I presented a short paper at the MLA in Vancouver, in a roundtable session entitled “‘Real’ Old English?” Thanks to the MLA Old English Division Committee for the invitation. I reproduce the paper in full here:
In the next seven minutes, I would like to convince you that real formalism and real historicism really are, or really should be, one and the same critical practice. Our idea of what counts as knowledge about early English literature will be enriched by integrating formalist and historicist methods. Those of us who work on prosody and poetics are used to being admonished that formalism needs to be historicist. I agree. But I am equally interested in affirming that historicism needs to be formalist.
Here are two concrete examples of the opportunity for methodological integration, drawn from my research on the alliterative tradition. First, the most famous theory of Old English meter, Sievers’s Five Types, is an ahistorical formalism. It prescribes the same metrical norms for Cædmon’s Hymn in the seventh century as for the Death of Edward in the eleventh. What is worse, Sievers based his theory on Beowulf, an undated and possibly idiosyncratic poem. Geoffrey Russom’s word-foot theory and Nicolay Yakovlev’s morphological theory each represent an improvement on Sievers in that they each allow for metrical change over time.

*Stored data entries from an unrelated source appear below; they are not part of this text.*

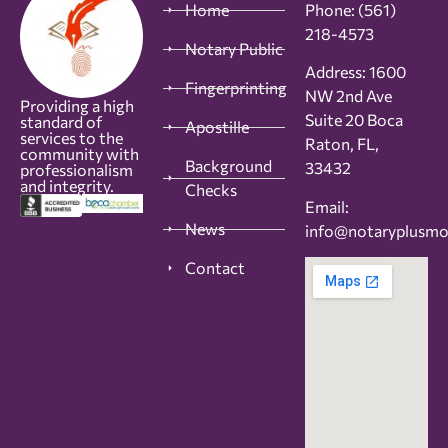
Home
Phone:
(561)
218-4573
Notary Public
Address: 1600
Fingerprinting
NW 2nd Ave
Providing a high
Suite 20 Boca
standard of
Apostille
services to the
Raton, FL,
community with
Background
33432
professionalism
and integrity.
Checks
Email:
News
info@notaryplusm
Contact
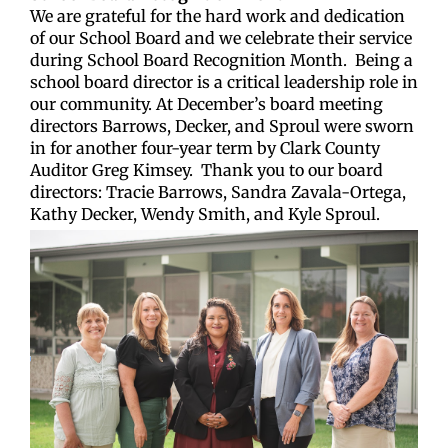
We are grateful for the hard work and dedication
of our School Board and we celebrate their service
during School Board Recognition Month.
Being a
school board director is a critical leadership role in
our community. At December’s board meeting
directors Barrows, Decker, and Sproul were sworn
in for another four-year term by Clark County
Auditor Greg Kimsey.
Thank you to our board
directors: Tracie Barrows, Sandra Zavala-Ortega,
Kathy Decker, Wendy Smith, and Kyle Sproul.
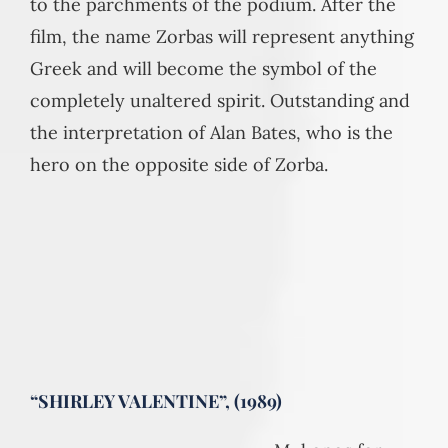
to the parchments of the podium. After the
film, the name Zorbas will represent anything
Greek and will become the symbol of the
completely unaltered spirit. Outstanding and
the interpretation of Alan Bates, who is the
hero on the opposite side of Zorba.
“SHIRLEY VALENTINE”, (1989)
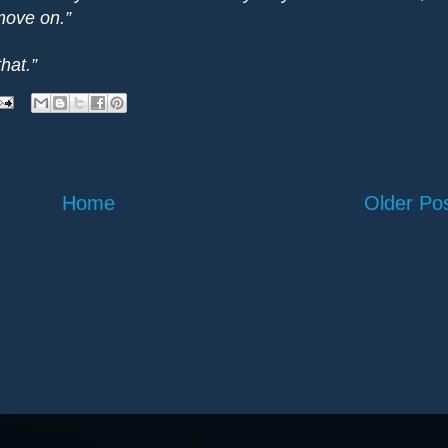
 move on.”
that.”
Home
Older Po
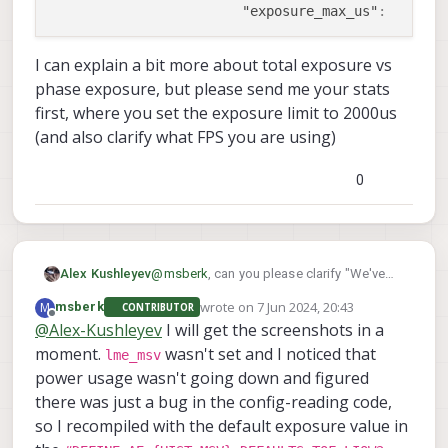
"exposure_max_us"
:
2
I can explain a bit more about total exposure vs
phase exposure, but please send me your stats
first, where you set the exposure limit to 2000us
(and also clarify what FPS you are using)
0
@
msberk
, can you please clarify "We've
Alex Kushleyev
been running at 5V" -- what exactly are you
wrote on
7 Jun 2024, 20:43
M
msberk
CONTRIBUTOR
using 5V for?
Also, can you please send a screenshot of
last edited by msberk
6 Jul 2024, 20:51
Offline
@
Alex-Kushleyev
I will get the screenshots in a
voxl-portal showing tof frame and
moment.
statistics, something like this, where I was
wasn't set and I noticed that
lme_msv
testing two different TOF sensors at
power usage wasn't going down and figured
different FPS and different exposures (all
there was just a bug in the config-reading code,
are listed in the table).
so I recompiled with the default exposure value in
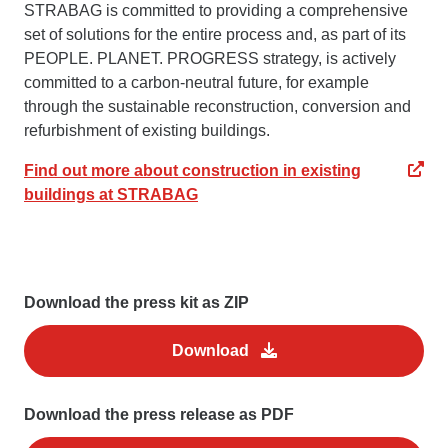
STRABAG is committed to providing a comprehensive
set of solutions for the entire process and, as part of its
PEOPLE. PLANET. PROGRESS strategy, is actively
committed to a carbon-neutral future, for example
through the sustainable reconstruction, conversion and
refurbishment of existing buildings.
Find out more about construction in existing
buildings at STRABAG
Download the press kit as ZIP
Download
Download the press release as PDF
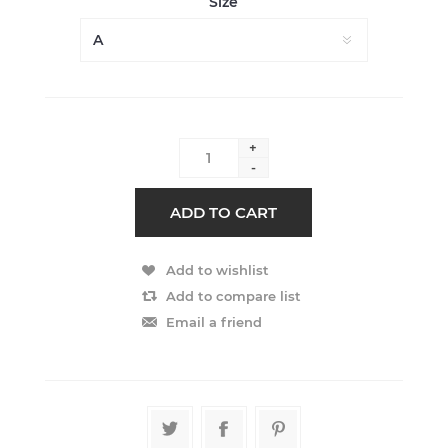
Size
+
-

Second, the marginalization of eleventh-, twelfth-, and thirteenth-century English texts reflects an Old Historicism that sought to align literary history and political history. The Normans conquered England, and English literature began to decay—or so the thinking goes. More recent scholarship problematizes this reductive view by emphasizing the dynamism and continuity of literary forms across the artifactual boundary of 1066. Indeed, this emergent research paradigm has begun to suggest the incoherence of the received period terms ‘Old English’ and ‘Middle English’ as such. The forms of literature explored by newer scholarship are material and intellectual (as in Elaine Treharne‘s work on twelfth-century habits of reading and transcription) but also linguistic and metrical (as in Yakovlev’s dynamic theory of the meter of Lawman’s Brut, which he also directly connects to his theory of Old English meter). In these and many other ways, historicizing literary form and formalizing literary history are complementary and interrelated research priorities.
For Old English to be real or really important, these large ideas and specialist debates must also work their way down into our pedagogy. Our undergraduate students want formalism, need historicism, and deserve both. As their first (and likely their only) teachers of Old English, it behooves us to introduce current understandings of literary form, while highlighting the problem of historical difference. Ideally, as I have been suggesting, these priorities coincide. I tend to initiate classroom discussions with prompts like, “Imagine a time before the invention of rhyming English meters,” or “Now that we have moved from the tenth century to the twelfth, which forms of language or literature seem different, and which seem the same?” This approach signals to students that the appreciation of literature as literature and the exploration of literary history as history are not somehow separate endeavors. This is, I submit, one of the most profound lessons we can impart to students who may be passing through our seminars to fulfill historical requirements within the English major. Our students will get the most out of Old English when they can encounter literary form as a historical phenomenon and understand literary history as an accretion of forms and styles. Form as history: history as form.
I have already indicated how recent work from within our field is pushing the field’s overdetermined historical boundaries, reconnecting ‘Old English’ with later forms of English language and literature. By way of conclusion, I’d like to discuss one way in which we might use the conjunction of form and history to enter into a meaningful conversation with our colleagues in later periods. The emerging field of ‘historical poetics’ proposes to historicize meters and discourses of the literary in order to reconfigure literary history. Currently, historical poetics is most strongly associated with the study of eighteenth- and nineteenth-century British poetry, as in the work of Simon Jarvis and Yopie Prins. Engagement with the methodology of historical poetics on the part of Old English specialists would, I think, be mutually beneficial. The modernists have much to teach us about the microstructure of literary history; and we have much to teach them about the longer genealogies of form that connect early English literature to the complex literary cultures of the eighteenth and nineteenth centuries. Moreover, medievalists are uniquely positioned to analyze the differences between practice and theorization of literary form, since medieval authors, in contrast to modern ones, practiced literary form at a time when vernacular poetics had not yet become an academic subject or a sustained cultural discourse. Many of us are already engaged in research that historicizes form and formalizes history. Again, unlike our modernist colleagues, we have never had the luxury of taking for granted the material, intellectual, linguistic, or metrical contexts of the literature we study. Historical poetics presents an opportunity for us to articulate the value of our field to English studies as a whole.
I have also deposited the paper in MLA CORE.